Two other teams that deserved some highlight reel attention were Shawn Anderson/Rob Guthary and ACL Pros Curtis Kearns/Trae Kelly. Anderson and Guthary were outrageous on airmails all weekend. Even in their last game of the day in which they lost, I thought they actually outplayed Matt and Bret Guy. They had some uncharacteristic mistakes late in the game that cost them the match but the fact that Rob Guthary had six four-baggers in that one match should tell you that he was in the zone. In another bracket, Kearns and Kelly were breaking hearts and hurting feelings all day long. I can't tell you how many times I was watching the bracket and said to myself "Kearns/Kelly beat ______ too?!" That's not an insult to them as a team, but more so a testament to the caliber of talent that they sent packing throughout the tournament. In the losers bracket alone, Kearns/Kelly defeated Michael Lucas Jr/Michael Dinges, Stephen Bolen/Noah Wooten, Trey Burchfield/Brandon Corwin, Adam Hissner/Cody Henderson, and Eric Weathers/Josh Groce...are you kidding me?!

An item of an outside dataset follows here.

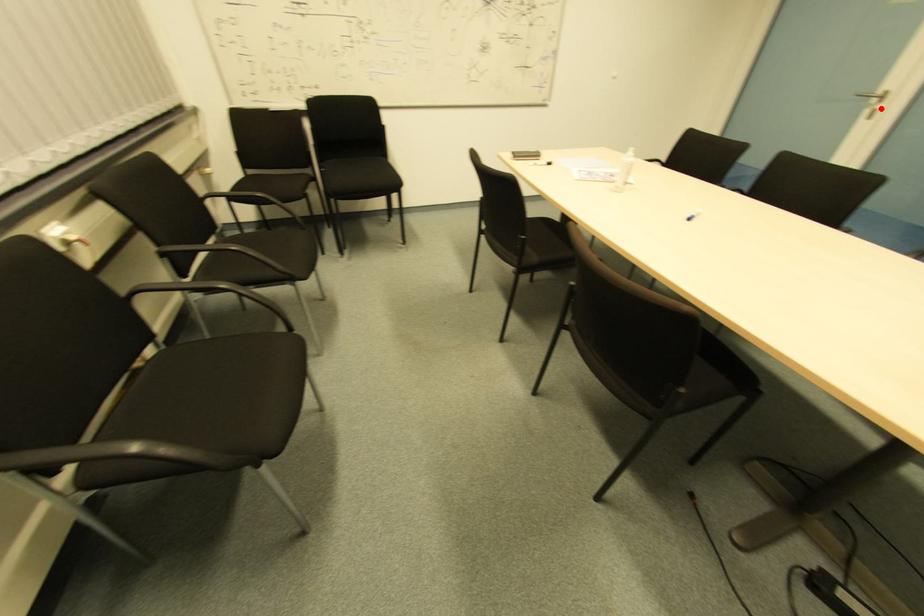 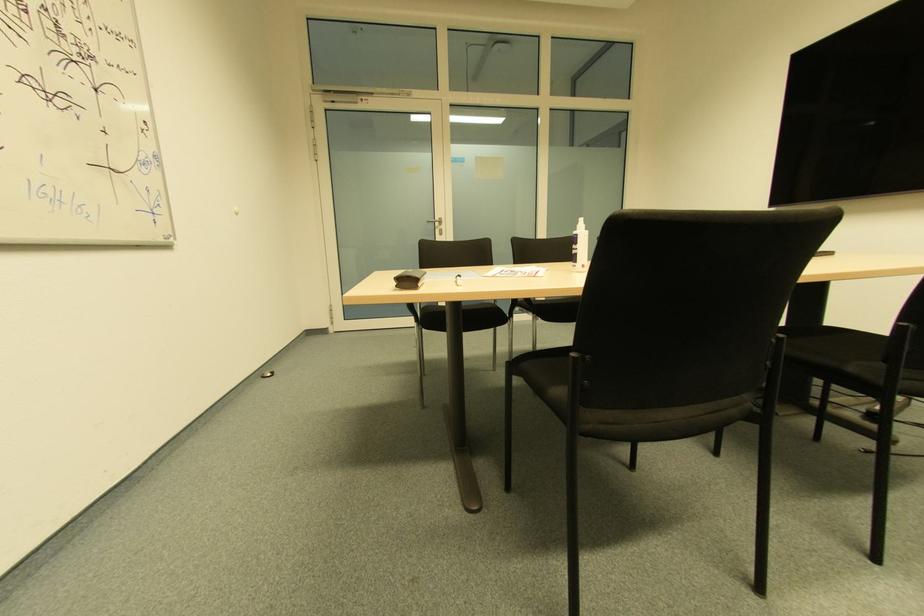 Question: I am providing you with two images of the same scene from different viewpoints. Image1 has a red point marked. In image2, the corresponding 3D location appears at what relative position? Reply with the corresponding letter.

The last event of the weekend may not have had a surprising ending, but there were certainly some intriguing performances. The day belonged to Ryan Windsor, there's no doubting that. I often used to say that when Matt Guy was in his zone, he was unbeatable. It wasn't as if Guy was always unbeatable, because sometimes he just wasn't in his zone. But when Guy was feeling good, I genuinely thought he was unbeatable. Well, that theory was debunked this weekend when Windsor defeated an "in-the-zone" Matt Guy in the semifinals. I lost count at how many 15/16 bag streaks we had throughout that one game that ended in a 21-20 victory for Windsor. I give ACL Pro Trey Burchfield an enormous amount of credit in the finals trying to force Windsor into a different style of play. Burchfield had executed such a great block-then-airmail game all weekend long, he came (relatively) close to a similar performance against Windsor, but Windsor was just too tough.
At the top of the list for surprises has to be Dustin Butler. Butler was certainly under the radar and widely unknown nationally coming into the weekend, but plenty of people know him after leaving. Butler only lost two games all day, both to Windsor, but delivered losses to Jay Corley, Chuckie Love, Daniel Resureccion (a great West Coast player that had a successful first ACL National appearance), and Courtney Coy. Another player that (finally) was able to live up to some steep expectations from me was ACL Pro Scott Phillips. Phillips started the day 4-0 and ended 5th in his bracket. Phillips also finished third in the Advanced Blind Draw with Thomas Tuttle so the Northwest Conference gets some recognition by way of its shining star in Phillips.
Can we leave for Arizona now? Well, maybe after a nap.